There is no alternative since the US is world's largest economy and $ is the reserve currency and the US has the largest military (by a factor of 10)..don F... with the guy with the biggest guns. The US can run $2 to $3 trillion annual deficits for years and keep interest rates at near zero and the rest of the world will go to Hell. The guy with the biggest guns makes the rules.
Yes ... unfortunately so.
It may explain why there is absolutely no attempt to actually fix anything.
Good to see the odd person realizes this whole game is backed by military might. QEn ends when they can't get their hands on new weapons. That's a ways off still.
ben will do QE3 and 4 and 5 and 6 for as long as he can because he has to.....half the worlds expenses are paid every day in QE printed money...debt spiral anyone...?
Funny last night you were bearish. Flip flop posters need not post
How novel, a useless troll here to discredit a decent article.
Personally I believe it is easy to be bearish on the economy and earnings (which we now know have nothing to do with the state controlled stock prices), while understanding that the four TBTFs have innovated our Ponzi growth paradigm past the point where they can get rid of all of the derivatives and just accept risk ... and hence derisk the entire system. They have their collective fingers on a global nuke deadman's switch.
The only fix is to dismantle them peicemeal, unwind the derivatices and take them down bits at a time... but many rich people would become poor and we cannot have that now can we?
Worldwide exposure to toxic derivative obligations are clearly in the triple digit trillions. And a key question is how long it will take for the banksters and Fed to unwind this toxic waste. Eventually it will be apparent that hyper-inflation is the only solution. But not before they load up on commodity derivatives and also hard assets. Well, it's already happening, isn't it?
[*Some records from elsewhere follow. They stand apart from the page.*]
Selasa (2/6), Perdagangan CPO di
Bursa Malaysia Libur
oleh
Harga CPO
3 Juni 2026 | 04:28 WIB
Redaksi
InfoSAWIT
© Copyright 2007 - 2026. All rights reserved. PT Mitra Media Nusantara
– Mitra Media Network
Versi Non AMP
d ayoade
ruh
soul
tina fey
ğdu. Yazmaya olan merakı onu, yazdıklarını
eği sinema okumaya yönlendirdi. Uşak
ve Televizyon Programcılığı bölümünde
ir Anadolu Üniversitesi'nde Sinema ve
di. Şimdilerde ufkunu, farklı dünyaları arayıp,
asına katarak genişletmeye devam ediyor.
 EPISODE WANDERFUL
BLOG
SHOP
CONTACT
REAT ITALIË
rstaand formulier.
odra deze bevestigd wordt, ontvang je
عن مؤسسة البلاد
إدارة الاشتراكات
Gold and silver way up - they are still cheap in view of what we will see long term.
Ironic that the Japanese and world have in addition radioactive toxic waste that is still unquantified that will need lots of time to dissipate. Hmm, is God trying to signal us? I dunno, He sure acts in mysterious ways.
Also, who's to say that the banksters future gambles won't turn on them too?
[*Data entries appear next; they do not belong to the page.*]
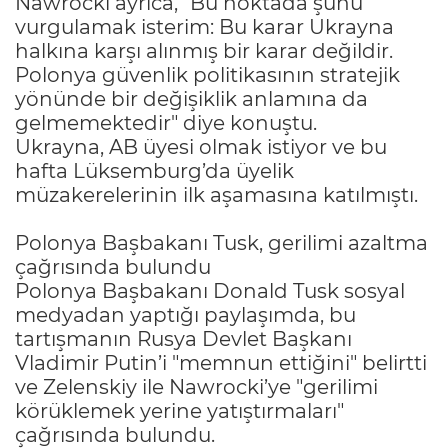
Nawrocki ayrıca, "Bu noktada şunu
vurgulamak isterim: Bu karar Ukrayna
halkına karşı alınmış bir karar değildir.
Polonya güvenlik politikasının stratejik
yönünde bir değişiklik anlamına da
gelmemektedir" diye konuştu.
Ukrayna, AB üyesi olmak istiyor ve bu
hafta Lüksemburg’da üyelik
müzakerelerinin ilk aşamasına katılmıştı.
Polonya Başbakanı Tusk, gerilimi azaltma
çağrısında bulundu
Polonya Başbakanı Donald Tusk sosyal
medyadan yaptığı paylaşımda, bu
tartışmanın Rusya Devlet Başkanı
Vladimir Putin’i "memnun ettiğini" belirtti
ve Zelenskiy ile Nawrocki’ye "gerilimi
körüklemek yerine yatıştırmaları"
çağrısında bulundu.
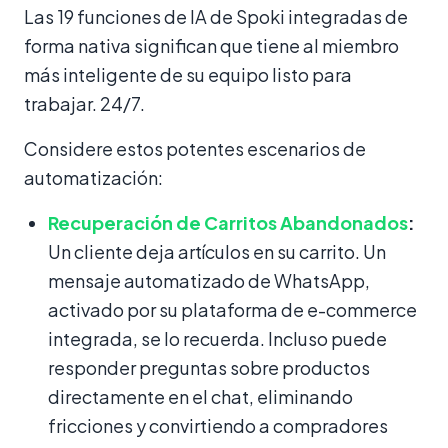
Las 19 funciones de IA de Spoki integradas de
forma nativa significan que tiene al miembro
más inteligente de su equipo listo para
trabajar. 24/7.
Considere estos potentes escenarios de
automatización:
Recuperación de Carritos Abandonados
:
Un cliente deja artículos en su carrito. Un
mensaje automatizado de WhatsApp,
activado por su plataforma de e-commerce
integrada, se lo recuerda. Incluso puede
responder preguntas sobre productos
directamente en el chat, eliminando
fricciones y convirtiendo a compradores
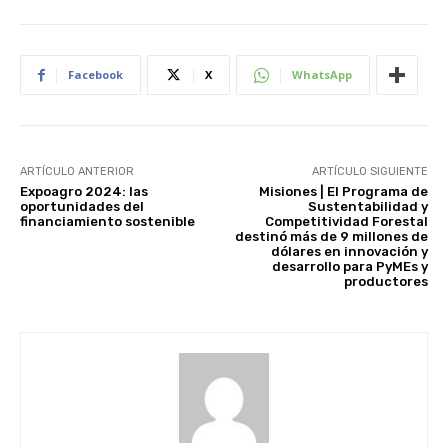
Facebook
X
WhatsApp
ARTÍCULO ANTERIOR
ARTÍCULO SIGUIENTE
Expoagro 2024: las
Misiones | El Programa de
oportunidades del
Sustentabilidad y
financiamiento sostenible
Competitividad Forestal
destinó más de 9 millones de
dólares en innovación y
desarrollo para PyMEs y
productores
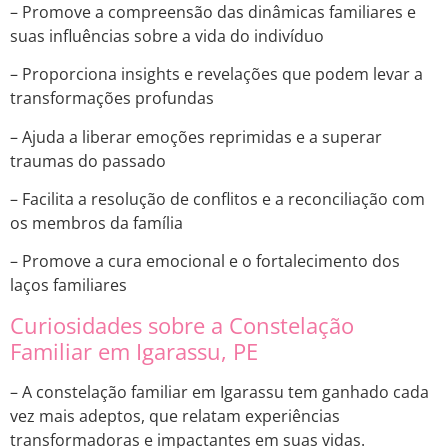
– Promove a compreensão das dinâmicas familiares e
suas influências sobre a vida do indivíduo
– Proporciona insights e revelações que podem levar a
transformações profundas
– Ajuda a liberar emoções reprimidas e a superar
traumas do passado
– Facilita a resolução de conflitos e a reconciliação com
os membros da família
– Promove a cura emocional e o fortalecimento dos
laços familiares
Curiosidades sobre a Constelação
Familiar em Igarassu, PE
– A constelação familiar em Igarassu tem ganhado cada
vez mais adeptos, que relatam experiências
transformadoras e impactantes em suas vidas.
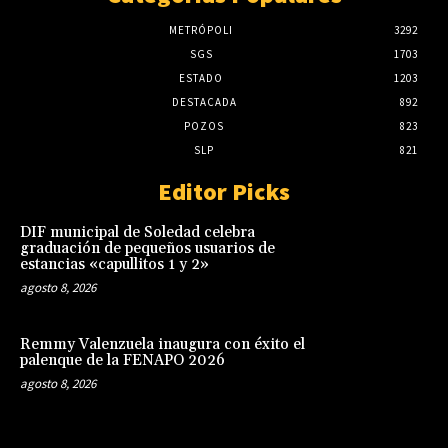
METRÓPOLI
3292
SGS
1703
ESTADO
1203
DESTACADA
892
POZOS
823
SLP
821
Editor Picks
DIF municipal de Soledad celebra
graduación de pequeños usuarios de
estancias «capullitos 1 y 2»
agosto 8, 2026
Remmy Valenzuela inaugura con éxito el
palenque de la FENAPO 2026
agosto 8, 2026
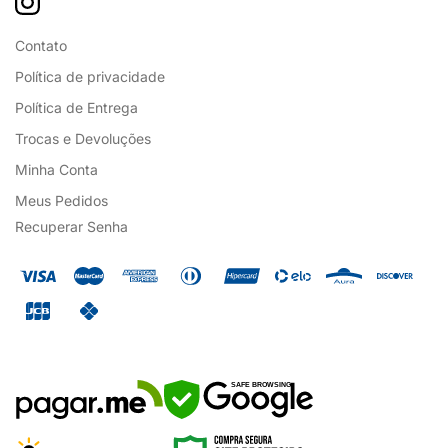
Contato
Política de privacidade
Política de Entrega
Trocas e Devoluções
Minha Conta
Meus Pedidos
Recuperar Senha
SAFE BROWSING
See this one done a couple of years ago, and still on target
www.ObamaDollar.com Note that their research shows derivative exposure at $516 trillion and cites their reference, versus only the USA number of 234 trillion noted by Phoenix Capital Research (Phoenix did not cite their source reference).
So it is worse, sheople! Meanwhile Americans continue to feed on their corn derived diet, fattening up like wasteland cattle headed for slaughter. A good documentary to watch is Food Inc. It's about 90 minutes. I implore you to watch the free trailer on the front page on their website - make sure your volume is turned up - link : http://www.foodincmovie.com/ . Enjoy your highly-concentrated corn syrup laden foods and other toxics while your waistline is in constant battle to stay in your current pants.
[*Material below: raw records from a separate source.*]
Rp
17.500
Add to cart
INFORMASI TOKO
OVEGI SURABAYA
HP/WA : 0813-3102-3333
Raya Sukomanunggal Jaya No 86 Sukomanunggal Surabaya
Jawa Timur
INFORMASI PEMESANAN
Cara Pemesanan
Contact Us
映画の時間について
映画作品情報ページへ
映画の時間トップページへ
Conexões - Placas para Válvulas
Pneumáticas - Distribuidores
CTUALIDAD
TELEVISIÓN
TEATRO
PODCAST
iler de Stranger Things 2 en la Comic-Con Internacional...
Keep the 'working class' public peasants fat and dumb. And to add insult to injury, keep them taxed and polarized with a two party system that is in essence the same. While the financial elitists are at it, make sure to manage ownership of the media to keep the process fine tuned.
America is a plutocracy. If you don't know what that is, here's a link to make it real easy: http://en.wikipedia.org/wiki/Plutocracy
Already seeing some early signs that they will try and control our internet freedom too. Big brother is alive and well. How will you react when they try and go after websites like ZeroHedge? But that is a long time away. You see, this website will report the truth. And they don't want that. Governments lie. Like the myth of continual 2% inflation. Bah Bah go the sheep.
Ah ha, getting the picture now?
*Junk* for not being specific. Is this what you are talking about?